Some gifts are simply not ours to receive. In this beautiful story, David treated a spectacular gift as something belonging to the Lord, something too precious for him to consume. David’s act brings to mind the Lord’s command not to eat the life blood of an animal in Deuteronomy 12:23–25. There, God directs the people to pour out the blood of the animals they were slaughtering. The blood was poured on the ground to remind God’s people that all life comes from him (see also Lev 17:11–14).
All that we have—even our very lives—is God’s. This includes gifts from others. Even if the givers intended them for our well-being or enjoyment, we may be prompted by their very generosity to dedicate such things to God. To bring this abstract concept into focus, how would you respond in terms of your relationship to God if you were offered a life-giving kidney or a full scholarship to an institution you had longed to attend? How would your life’s direction be altered if a stranger were to pull you from the wreckage of a burning vehicle? Chances are that, far from refusing the gift, you would accept it gratefully—and then consecrate your life on a whole new level to God.
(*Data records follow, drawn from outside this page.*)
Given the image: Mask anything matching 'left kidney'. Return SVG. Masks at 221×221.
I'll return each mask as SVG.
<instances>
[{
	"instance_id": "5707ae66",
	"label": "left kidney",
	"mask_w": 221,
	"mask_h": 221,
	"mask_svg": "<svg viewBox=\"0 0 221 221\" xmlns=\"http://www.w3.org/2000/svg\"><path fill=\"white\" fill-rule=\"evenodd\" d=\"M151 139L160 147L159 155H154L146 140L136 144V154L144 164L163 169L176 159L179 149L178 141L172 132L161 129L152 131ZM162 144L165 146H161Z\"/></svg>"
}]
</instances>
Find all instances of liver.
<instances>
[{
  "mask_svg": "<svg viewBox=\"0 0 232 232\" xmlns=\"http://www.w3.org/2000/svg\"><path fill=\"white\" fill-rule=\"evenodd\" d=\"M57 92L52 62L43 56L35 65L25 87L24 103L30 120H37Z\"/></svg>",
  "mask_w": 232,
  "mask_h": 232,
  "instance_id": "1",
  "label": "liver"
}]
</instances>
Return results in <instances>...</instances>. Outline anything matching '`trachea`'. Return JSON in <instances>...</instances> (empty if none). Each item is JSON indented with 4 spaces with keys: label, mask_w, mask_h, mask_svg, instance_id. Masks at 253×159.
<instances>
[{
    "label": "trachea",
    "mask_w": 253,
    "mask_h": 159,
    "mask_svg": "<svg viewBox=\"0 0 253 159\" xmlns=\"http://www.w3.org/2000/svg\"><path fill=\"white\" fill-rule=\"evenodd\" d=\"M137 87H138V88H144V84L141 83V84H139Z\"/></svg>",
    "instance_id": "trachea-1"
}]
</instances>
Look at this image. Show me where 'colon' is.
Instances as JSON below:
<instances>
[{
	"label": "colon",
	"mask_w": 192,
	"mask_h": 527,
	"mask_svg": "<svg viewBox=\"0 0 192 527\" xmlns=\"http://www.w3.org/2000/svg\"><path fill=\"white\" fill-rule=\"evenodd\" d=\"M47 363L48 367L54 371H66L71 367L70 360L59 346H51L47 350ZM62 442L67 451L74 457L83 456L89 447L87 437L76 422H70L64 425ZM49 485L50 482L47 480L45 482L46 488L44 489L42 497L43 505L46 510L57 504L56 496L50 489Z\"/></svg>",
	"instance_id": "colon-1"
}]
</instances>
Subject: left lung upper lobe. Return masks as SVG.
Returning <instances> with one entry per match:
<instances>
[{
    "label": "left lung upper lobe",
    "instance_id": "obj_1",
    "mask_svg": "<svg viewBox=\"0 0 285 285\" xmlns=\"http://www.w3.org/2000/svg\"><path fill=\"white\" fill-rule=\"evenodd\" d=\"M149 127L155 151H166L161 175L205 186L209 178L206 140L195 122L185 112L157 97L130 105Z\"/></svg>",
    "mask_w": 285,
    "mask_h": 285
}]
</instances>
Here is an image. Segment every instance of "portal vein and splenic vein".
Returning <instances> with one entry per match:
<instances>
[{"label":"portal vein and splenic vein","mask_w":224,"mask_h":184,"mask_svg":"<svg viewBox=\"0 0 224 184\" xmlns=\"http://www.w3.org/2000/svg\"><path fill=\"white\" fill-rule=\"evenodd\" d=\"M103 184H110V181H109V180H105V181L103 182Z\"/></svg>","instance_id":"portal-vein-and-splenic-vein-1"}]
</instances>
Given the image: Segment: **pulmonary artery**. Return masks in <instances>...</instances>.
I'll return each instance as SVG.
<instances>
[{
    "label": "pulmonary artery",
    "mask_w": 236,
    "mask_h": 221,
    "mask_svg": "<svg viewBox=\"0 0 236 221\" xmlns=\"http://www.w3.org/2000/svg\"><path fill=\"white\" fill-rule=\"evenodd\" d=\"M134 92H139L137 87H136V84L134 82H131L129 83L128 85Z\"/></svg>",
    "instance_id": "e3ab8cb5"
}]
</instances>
As preacher and author Oswald Chambers (1874–1917) makes clear below, when we grasp such gifts for ourselves, holding them tightly in clenched fists, we become closed, arrogant and useless. It is only when we deliberately choose to devote both the gifts and our selves (the persons we have become on the basis of these gifts) to God that we can become expansive, intimate, humble stewards.
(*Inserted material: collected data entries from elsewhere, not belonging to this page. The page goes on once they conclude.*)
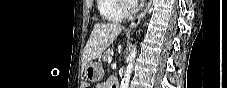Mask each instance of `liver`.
Wrapping results in <instances>:
<instances>
[{
    "mask_svg": "<svg viewBox=\"0 0 227 88\" xmlns=\"http://www.w3.org/2000/svg\"><path fill=\"white\" fill-rule=\"evenodd\" d=\"M118 23H96L83 51V63L97 59L121 33Z\"/></svg>",
    "mask_w": 227,
    "mask_h": 88,
    "instance_id": "obj_1",
    "label": "liver"
}]
</instances>
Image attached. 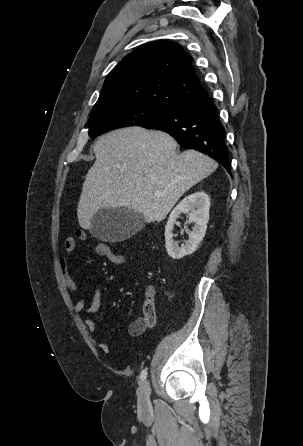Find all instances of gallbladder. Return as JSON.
<instances>
[{"label": "gallbladder", "mask_w": 303, "mask_h": 446, "mask_svg": "<svg viewBox=\"0 0 303 446\" xmlns=\"http://www.w3.org/2000/svg\"><path fill=\"white\" fill-rule=\"evenodd\" d=\"M144 218L141 214L126 208H103L91 219L90 232L103 241H122L142 229Z\"/></svg>", "instance_id": "1"}]
</instances>
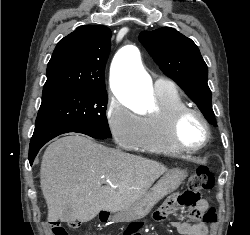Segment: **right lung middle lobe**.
Segmentation results:
<instances>
[{
    "label": "right lung middle lobe",
    "mask_w": 250,
    "mask_h": 235,
    "mask_svg": "<svg viewBox=\"0 0 250 235\" xmlns=\"http://www.w3.org/2000/svg\"><path fill=\"white\" fill-rule=\"evenodd\" d=\"M107 100L105 88L69 90L42 97L35 126L64 123L110 138L106 117Z\"/></svg>",
    "instance_id": "right-lung-middle-lobe-1"
}]
</instances>
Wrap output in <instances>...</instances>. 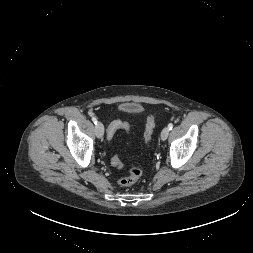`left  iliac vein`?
Masks as SVG:
<instances>
[{
    "label": "left iliac vein",
    "mask_w": 253,
    "mask_h": 253,
    "mask_svg": "<svg viewBox=\"0 0 253 253\" xmlns=\"http://www.w3.org/2000/svg\"><path fill=\"white\" fill-rule=\"evenodd\" d=\"M169 128L168 127H165L162 132H161V140L162 141H165L169 135Z\"/></svg>",
    "instance_id": "1"
}]
</instances>
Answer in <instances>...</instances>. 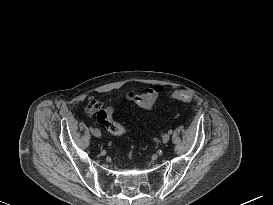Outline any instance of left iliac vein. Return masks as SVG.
I'll return each instance as SVG.
<instances>
[{
	"instance_id": "4c4485c4",
	"label": "left iliac vein",
	"mask_w": 273,
	"mask_h": 205,
	"mask_svg": "<svg viewBox=\"0 0 273 205\" xmlns=\"http://www.w3.org/2000/svg\"><path fill=\"white\" fill-rule=\"evenodd\" d=\"M170 139V135L168 133H165L162 137V142L167 143Z\"/></svg>"
}]
</instances>
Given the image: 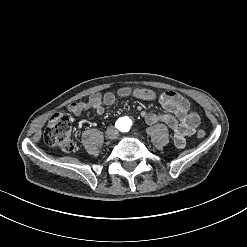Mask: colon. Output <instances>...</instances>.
Returning a JSON list of instances; mask_svg holds the SVG:
<instances>
[{
  "label": "colon",
  "instance_id": "colon-1",
  "mask_svg": "<svg viewBox=\"0 0 247 247\" xmlns=\"http://www.w3.org/2000/svg\"><path fill=\"white\" fill-rule=\"evenodd\" d=\"M137 94L143 100H147L150 91L148 88H139ZM71 131V123L67 116L62 113H55L46 124L43 134L44 142L57 150L72 153L76 150L77 145L71 138ZM197 137H205V132L199 129Z\"/></svg>",
  "mask_w": 247,
  "mask_h": 247
}]
</instances>
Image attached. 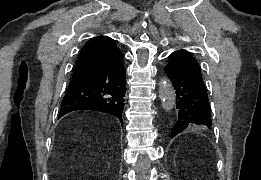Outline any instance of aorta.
Wrapping results in <instances>:
<instances>
[{"instance_id": "1", "label": "aorta", "mask_w": 261, "mask_h": 180, "mask_svg": "<svg viewBox=\"0 0 261 180\" xmlns=\"http://www.w3.org/2000/svg\"><path fill=\"white\" fill-rule=\"evenodd\" d=\"M159 97L164 110L171 111L174 108L176 102L175 89L167 77L160 79Z\"/></svg>"}]
</instances>
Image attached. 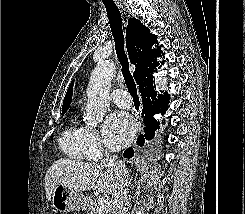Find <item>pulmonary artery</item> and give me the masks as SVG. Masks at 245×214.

What has been like water from the well of Bethlehem to you recently? Love, friendship, spiritual blessing? Then at the peril of your soul, you take it to satisfy yourself. If you do, you cannot pour it out before the Lord. How am I to pour out spiritual gifts, or natural friendship or love? How can I give them to the Lord? In one way only—in the determination of my mind … If I hold spiritual blessings or friendships for myself, they will corrupt me, no matter how beautiful they are. I have to pour them out before the Lord, give them to him in my mind, though it looks as if I am wasting them; even as when David poured the water out on the sand, to be instantly sucked up.
There are certain acts of other people one could never accept if one did not know God, because it is not within human power to repay them, all we can do is to pour it out before the Lord. If I take such a line as—“Oh, I am so winsome they have to do this for me,” I have turned it into poison, and it cannot be consecrated to God. But immediately I say—“This is too great and worthy a thing for me, it is not for a human being at all, I must pour it out before the Lord,” then these things pour out in rivers of living water all around.
God and giver of all:
What can I give you, poor as I am?
If I were a shepherd, I would bring a lamb;
If I were a wise man, I would do my part;
Yet what I can I give you—Give my heart.